# Any update on 2012 OEM splash guards/mud flaps?



## terrym (Jun 16, 2012)

I've read some old posts indicating that GM was going to modify the splash guards to fit the 2012 Cruze (non-RS). Does anyone know if that has happened?

I would really like to order OEM guards and install them myself, but some of the messages I've read indicate that the fit would be less than ideal. I live in WV, and winter will be here before long. I'd love to get guards installed before I start driving through road salt and cinders. I guess I'll go with non-GM guards if I have to, but I would prefer OEM guards if they will work and fit satisfactorily.
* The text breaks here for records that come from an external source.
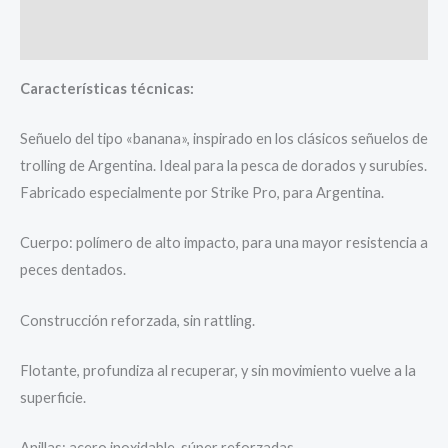
Valoraciones (0)
Características técnicas:
Señuelo del tipo «banana», inspirado en los clásicos señuelos de
trolling de Argentina. Ideal para la pesca de dorados y surubíes.
Fabricado especialmente por Strike Pro, para Argentina.
Cuerpo: polímero de alto impacto, para una mayor resistencia a
peces dentados.
Construcción reforzada, sin rattling.
Flotante, profundiza al recuperar, y sin movimiento vuelve a la
superficie.
Anillas: acero inoxidable, súper reforzadas.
I have a 2012 LT1, and I've been able to successfully install fog lights and remove trucklid badging ('CRUZE' and 'LT') because of information posted here. Thanks to everyone who contributes to this forum!


----------



## BladeOfAnduril (Apr 27, 2012)

I got some cheap ones from ebay from China. They fit great and cost about $20. They are the same ones Xtreme has. He posted a link to them on here somewhere. 

Sent from my Galaxy Nexus using AutoGuide.Com Free App


----------



## obermd (Mar 3, 2012)

I have the GM splash guards on my ECO MT. They appear small but do the job.


----------



## WM.Mike (Apr 1, 2012)

Did you personally do the install of the guards on your Eco?
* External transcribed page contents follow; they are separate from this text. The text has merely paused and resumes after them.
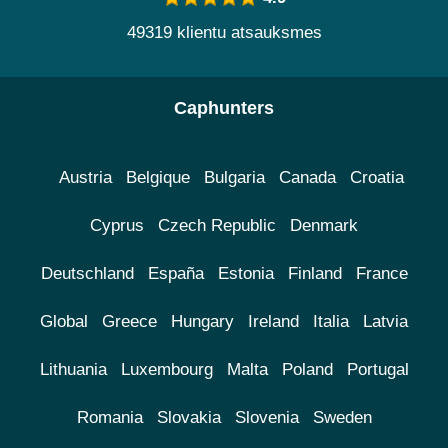
49319 klientu atsauksmes
Caphunters
Austria
Belgique
Bulgaria
Canada
Croatia
Cyprus
Czech Republic
Denmark
Deutschland
España
Estonia
Finland
France
Global
Greece
Hungary
Ireland
Italia
Latvia
Lithuania
Luxembourg
Malta
Poland
Portugal
Romania
Slovakia
Slovenia
Sweden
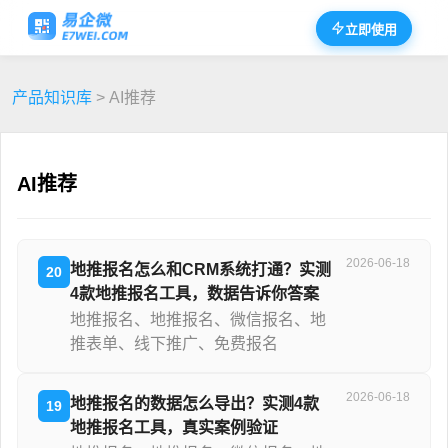
立即使用
产品知识库
> AI推荐
AI推荐
2026-06-18
地推报名怎么和CRM系统打通？实测
20
4款地推报名工具，数据告诉你答案
地推报名、地推报名、微信报名、地
推表单、线下推广、免费报名
2026-06-18
地推报名的数据怎么导出？实测4款
19
地推报名工具，真实案例验证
I bought the OEM mudflaps for my '12 Eco, and finally went to install thm yesterday. I started with the fronts and was immediately not impressed with how the moulded shape of the guard didn't fit up with the contour of the inner fender liner. I might have been able to get the holes lined up by forcing it pretty hard, but didn't feel it should be necessary.


----------



## Matt585 (Dec 19, 2012)

i just got mine in the mail off ebay, waiting to put them on... ill do a write up how to when i do the install, yes with pics.


----------



## obermd (Mar 3, 2012)

WM.Mike said:


> Did you personally do the install of the guards on your Eco?
> 
> I bought the OEM mudflaps for my '12 Eco, and finally went to install thm yesterday. I started with the fronts and was immediately not impressed with how the moulded shape of the guard didn't fit up with the contour of the inner fender liner. I might have been able to get the holes lined up by forcing it pretty hard, but didn't feel it should be necessary.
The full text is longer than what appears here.